Autre épisode méconnu de la Seconde Guerre mondiale, abordé par Joël Dicker dans son premier roman Les Derniers jours de nos pères: en 1940 à Londres, Winston Churchill crée une branche des services secrets chargée de mener des actions de sabotage et de renseignements sur le continent, à l’intérieur des lignes ennemies. Il s’agit du Special Operation Executive (SOE). Afin de passer inaperçus, ses membres sont recrutés parmi les populations locales. Joël Dicker raconte la formation puis l’action sur le terrain d’un groupe de jeunes volontaires français, se focalisant sur Pal qui a quitté Paris et son père pour gagner la Résistance. Recruté par les SOE, il suit en Angleterre la rude formation des services secrets. Face aux difficultés puis au danger qui les attendent, les élèves du groupe se lieront de manière très forte, petite communauté indissoluble soudée contre la violence et la peur. Pal y trouvera aussi l’amour. Devenu un excellent agent, envoyé sur le terrain, le héros fera pourtant une erreur fatale. C’est qu’il a le cœur brisé d’avoir abandonné son père veuf, auquel il n’a pas le droit de donner des nouvelles...

Les Derniers jours de nos pères tient du récit initiatique, qui voit ces très jeunes recrues devenir des adultes en découvrant la guerre et l’amour. Loyauté, culpabilité, questionnement sur le bien et le mal, sur ce qui fait les Hommes (avec une majuscule un peu pompeuse), sur les dettes des fils envers leurs pères... c’est tout ceci que brasse l’auteur dans cette fresque généreuse et bien documentée, riche épopée qui se lit avec plaisir. On regrettera cependant une tendance à l’emphase qui dessert parfois le propos – certaines envolées lyriques, certains élans stéréotypés, un style aux accents étonnamment classiques. Reste que l’auteur né en 1985 signe un roman ambitieux, et l’un des premiers à évoquer les relations entre la Résistance et la Grande-Bretagne de Churchill.

TRAGEDIE INTIME

On pourrait faire le même reproche de lyrisme exagéré, parfois à la limite du poncif, à Arnaud Maret, jeune Valaisan né en 1986. Force est pourtant de reconnaître ici aussi l’ambition des Ecumes noires, qui tient de la saga familiale et du roman d’apprentissage, étalé sur plusieurs années. En 1989, Julien, jeune professeur à l’université de Fribourg, apprend que son père – qui l’a élevé seul – a été assassiné dans sa villa au sud de Munich. Au fil de l’enquête, où les soupçons se dirigent d’abord sur lui, il va découvrir un pan insoupçonné du passé de son père. Des découvertes qui remettent en question sa vision du monde et de lui-même.

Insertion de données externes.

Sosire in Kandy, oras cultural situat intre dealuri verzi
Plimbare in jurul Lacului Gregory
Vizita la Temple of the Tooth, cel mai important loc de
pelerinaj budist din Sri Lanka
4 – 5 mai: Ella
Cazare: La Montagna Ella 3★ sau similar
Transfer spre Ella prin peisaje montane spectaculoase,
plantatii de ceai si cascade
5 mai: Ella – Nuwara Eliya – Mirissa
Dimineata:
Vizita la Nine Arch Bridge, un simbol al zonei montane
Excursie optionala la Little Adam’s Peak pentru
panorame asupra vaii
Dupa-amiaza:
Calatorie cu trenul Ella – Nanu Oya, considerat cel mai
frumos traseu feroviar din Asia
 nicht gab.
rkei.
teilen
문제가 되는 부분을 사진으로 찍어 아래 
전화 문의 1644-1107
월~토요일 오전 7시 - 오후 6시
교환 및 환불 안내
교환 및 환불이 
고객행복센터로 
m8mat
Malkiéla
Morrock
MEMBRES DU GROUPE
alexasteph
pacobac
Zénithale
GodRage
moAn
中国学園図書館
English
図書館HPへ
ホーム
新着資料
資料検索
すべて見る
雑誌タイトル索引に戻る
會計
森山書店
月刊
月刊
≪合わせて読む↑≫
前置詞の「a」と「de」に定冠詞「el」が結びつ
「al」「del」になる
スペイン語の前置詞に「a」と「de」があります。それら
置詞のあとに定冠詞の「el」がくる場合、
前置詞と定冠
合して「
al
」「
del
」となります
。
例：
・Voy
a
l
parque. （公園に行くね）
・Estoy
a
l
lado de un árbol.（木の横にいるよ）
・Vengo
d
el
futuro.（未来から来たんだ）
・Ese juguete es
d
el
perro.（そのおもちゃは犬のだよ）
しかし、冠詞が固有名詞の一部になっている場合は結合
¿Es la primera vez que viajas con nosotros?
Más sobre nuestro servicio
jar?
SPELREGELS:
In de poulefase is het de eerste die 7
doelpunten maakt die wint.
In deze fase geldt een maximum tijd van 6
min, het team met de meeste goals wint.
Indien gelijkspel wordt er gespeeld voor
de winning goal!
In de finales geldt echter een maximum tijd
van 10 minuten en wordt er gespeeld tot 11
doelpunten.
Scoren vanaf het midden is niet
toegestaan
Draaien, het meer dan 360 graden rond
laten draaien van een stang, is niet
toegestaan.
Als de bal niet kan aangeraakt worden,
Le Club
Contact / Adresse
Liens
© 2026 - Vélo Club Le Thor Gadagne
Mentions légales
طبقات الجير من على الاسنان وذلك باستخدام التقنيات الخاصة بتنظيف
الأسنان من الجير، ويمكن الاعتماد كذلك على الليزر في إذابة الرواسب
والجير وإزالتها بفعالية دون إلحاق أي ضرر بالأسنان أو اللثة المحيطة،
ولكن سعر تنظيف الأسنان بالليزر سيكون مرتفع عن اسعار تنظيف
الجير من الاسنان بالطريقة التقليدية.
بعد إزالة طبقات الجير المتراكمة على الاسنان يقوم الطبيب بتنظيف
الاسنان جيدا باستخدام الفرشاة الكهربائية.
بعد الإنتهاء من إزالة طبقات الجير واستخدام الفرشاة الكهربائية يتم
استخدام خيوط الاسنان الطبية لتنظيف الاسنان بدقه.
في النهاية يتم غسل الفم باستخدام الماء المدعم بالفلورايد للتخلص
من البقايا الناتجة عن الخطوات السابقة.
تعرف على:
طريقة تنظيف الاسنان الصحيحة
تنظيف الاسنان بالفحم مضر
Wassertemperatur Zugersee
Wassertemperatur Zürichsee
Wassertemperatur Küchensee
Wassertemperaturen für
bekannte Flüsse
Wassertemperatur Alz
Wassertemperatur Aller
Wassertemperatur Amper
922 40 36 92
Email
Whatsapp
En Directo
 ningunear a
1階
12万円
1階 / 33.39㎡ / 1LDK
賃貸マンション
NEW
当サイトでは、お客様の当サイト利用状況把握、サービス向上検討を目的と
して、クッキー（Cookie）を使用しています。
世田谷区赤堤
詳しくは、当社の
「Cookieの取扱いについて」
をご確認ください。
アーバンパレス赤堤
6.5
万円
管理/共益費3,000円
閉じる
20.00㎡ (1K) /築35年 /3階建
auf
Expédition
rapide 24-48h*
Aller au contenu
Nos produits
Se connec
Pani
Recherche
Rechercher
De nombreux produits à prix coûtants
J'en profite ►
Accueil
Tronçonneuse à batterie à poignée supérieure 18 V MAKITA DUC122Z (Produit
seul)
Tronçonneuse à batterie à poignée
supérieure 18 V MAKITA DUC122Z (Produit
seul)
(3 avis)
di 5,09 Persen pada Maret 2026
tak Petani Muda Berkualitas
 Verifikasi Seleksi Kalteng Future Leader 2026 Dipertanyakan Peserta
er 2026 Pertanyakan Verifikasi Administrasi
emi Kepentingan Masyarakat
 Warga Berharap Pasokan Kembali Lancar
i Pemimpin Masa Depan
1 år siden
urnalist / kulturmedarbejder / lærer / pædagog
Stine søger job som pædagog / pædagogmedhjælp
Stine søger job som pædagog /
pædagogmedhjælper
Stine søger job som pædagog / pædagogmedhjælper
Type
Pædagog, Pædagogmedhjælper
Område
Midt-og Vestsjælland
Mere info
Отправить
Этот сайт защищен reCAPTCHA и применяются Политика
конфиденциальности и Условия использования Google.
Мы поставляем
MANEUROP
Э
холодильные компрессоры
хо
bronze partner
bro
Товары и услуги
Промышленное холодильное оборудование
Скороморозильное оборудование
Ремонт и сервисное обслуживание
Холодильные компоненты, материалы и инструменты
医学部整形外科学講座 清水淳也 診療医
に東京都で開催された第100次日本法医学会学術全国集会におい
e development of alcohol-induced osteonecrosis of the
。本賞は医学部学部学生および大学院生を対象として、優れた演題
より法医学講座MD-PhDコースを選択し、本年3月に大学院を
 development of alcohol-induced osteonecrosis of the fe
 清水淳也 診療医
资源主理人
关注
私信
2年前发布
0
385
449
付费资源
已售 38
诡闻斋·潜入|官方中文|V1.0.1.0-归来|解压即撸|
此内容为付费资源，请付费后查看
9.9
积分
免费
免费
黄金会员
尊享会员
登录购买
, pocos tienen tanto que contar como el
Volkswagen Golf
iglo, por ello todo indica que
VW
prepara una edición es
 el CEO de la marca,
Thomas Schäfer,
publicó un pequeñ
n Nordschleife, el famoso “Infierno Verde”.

Le roman brasse avec sensibilité drame historique et tragédie intime, passé et présent, questionnement sur les fautes paternelles et le poids de l’héritage. Les états d’âme du héros auraient gagnés à davantage de sobriété: on a de la peine à croire à sa posture désabusée, à son cynisme absolu et un brin ostentatoire quand il déclare sa vie finie et l’amour envolé pour toujours, alors qu’il n’a pas 30 ans... Saluons pourtant une construction impeccable, la maîtrise du rythme et la grande richesse thématique de ce premier roman. Prometteur.

 

Nicolas Verdan, Le Patient du docteur Hirschfeld, Ed. Bernard Campiche, 2011, 292 pp.

Joël Dicker, Les Derniers jours de nos pères, Ed. de Fallois - L’Age d’Homme, 2012, 333 pp.

Arnaud Maret, Les Ecumes noires, Ed. de L’Aire, 2011, 499 pp.